I looked back to her, trying to think of a way of getting her out of here. It made me feel even more uncomfortable with him watching me like that, "Suzanne, do you wanna go find Tom? I'm sure he can help you more than I can." Truth was, I had no idea what to do with someone who was upset. It just never came up when I was with someone. I didn't know how to comfort anyone except myself.

She didn't appear to have been paying attention to me, "What am I supposed to do? My mom will kill me. I can't abort it though, I'd never be able to live with myself..." She continued to talk to herself. I needed to help her somehow, but how?

Strangely, I was glad when I didn't have to make that decision. Stomping across the hall, a soda in hand, came Gerard. He eyes never left mine as he threw he can to me and turned to Suzanne. He lifted her up much like he did with me when he threw me out of Frank's house the other day.

He turned away from me and went towards the stairs. I quickly grabbed my bag, and kept hold of his soda before following him. We didn't say anything. All that was heard between us three, was Suzanne's crying.

I followed him up a few flight of stairs, only for him to go back down them, and back through the lunch hall and outside. I was sure whatever he was doing, was on purpose. He was trying to make me angry.

Finally, I saw that the gym was in sight. Of course, Tom was there. Gerard was taking her to her brother. We still didn't say anything when he entered the gym. It wasn't until a kicked a door closed in my face that I realized I wasn't following him anymore. I looked up and saw the sign. The guys were in there. That's why he had closed the door.

It was only seconds later Gerard came back out, and pushed me away from the door. When I was a fair distance away from it, he moved past me and walked away as if I never existed. I sighed, angrily.

"Hey!" I called after him. He didn't stop, nor did he reply, "What the fuck are you doing!? I wanted to help her and you know I can't go in there! I'm fucking talking to you jackass!" I know I shouldn't be talking to him like that. I didn't care so much that another teacher could give me detention for using such language, I cared more about what Gerard would do. Well, I didn't care now. But I would later, "Don't fucking ignore me fucking asshole!"

Students in the halls stopped what they were doing to stare at us, or just me. Their eyes were opened wide, and their jaws were dropped. I gave a few a look that made them stop. I continued to follow Gerard up until we got to his classroom, "Don't you walk away from me! You know, you're such a jerk-!"

I was cut short when he slammed his door in his face.

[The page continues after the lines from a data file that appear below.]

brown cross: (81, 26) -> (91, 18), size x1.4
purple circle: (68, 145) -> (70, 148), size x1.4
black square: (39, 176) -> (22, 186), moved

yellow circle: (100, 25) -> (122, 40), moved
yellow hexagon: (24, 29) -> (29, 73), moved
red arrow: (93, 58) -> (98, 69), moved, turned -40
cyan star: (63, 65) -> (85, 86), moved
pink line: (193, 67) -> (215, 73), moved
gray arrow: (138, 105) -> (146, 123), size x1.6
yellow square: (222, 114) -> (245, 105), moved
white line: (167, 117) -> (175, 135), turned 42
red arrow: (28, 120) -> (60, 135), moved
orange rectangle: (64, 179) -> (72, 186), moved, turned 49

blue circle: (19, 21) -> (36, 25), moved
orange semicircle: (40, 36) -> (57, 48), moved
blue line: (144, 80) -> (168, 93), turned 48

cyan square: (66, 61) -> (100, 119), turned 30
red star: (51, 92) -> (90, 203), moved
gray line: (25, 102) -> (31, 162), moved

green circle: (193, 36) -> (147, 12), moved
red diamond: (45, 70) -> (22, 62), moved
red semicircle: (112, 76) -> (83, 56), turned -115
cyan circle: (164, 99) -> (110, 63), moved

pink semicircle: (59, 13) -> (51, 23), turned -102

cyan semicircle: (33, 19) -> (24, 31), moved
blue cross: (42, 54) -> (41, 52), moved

I stared at it for a few seconds, before reaching for the doorknob, only to find that he had locked the door. I sighed... And then started banging in the door, "You fucking coward, open the fuck up! You fucking jerk, you have no right to be like this!" I stopped after that. I was getting no response from him.

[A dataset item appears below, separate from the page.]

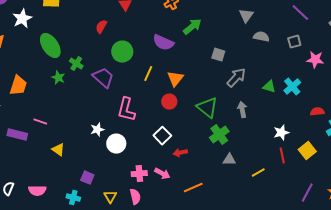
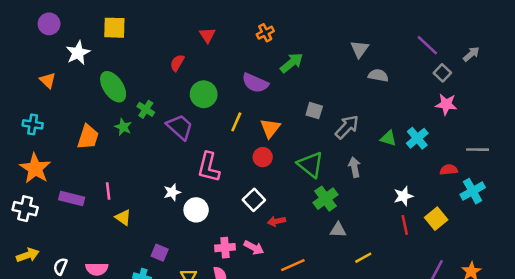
gray square: (294, 42) -> (442, 73), moved, turned -32
gray square: (218, 55) -> (314, 111), moved
orange trapezoid: (18, 86) -> (88, 137), moved
pink line: (40, 122) -> (108, 191), moved, turned 64
yellow line: (258, 173) -> (363, 258), moved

Just as I was about to walk away, he opened the door. I was going to say something, but he just reached out and grabbed the soda I forgot I was holding, and slammed the door once again.

I groaned and kicked his door, "What's wrong with you!? Can't take some girl screaming at you!? Well, I should think it makes a nice change! I'm sure I'm the only girl who you've ever made scream!"

As the words left my mouth, I regretted them. That was totally inappropriate of me. Right in front of me, the door flew open, and Gerard had the look of a murderer on his face. I muttered a sorry before running away, ignoring everyone's stares.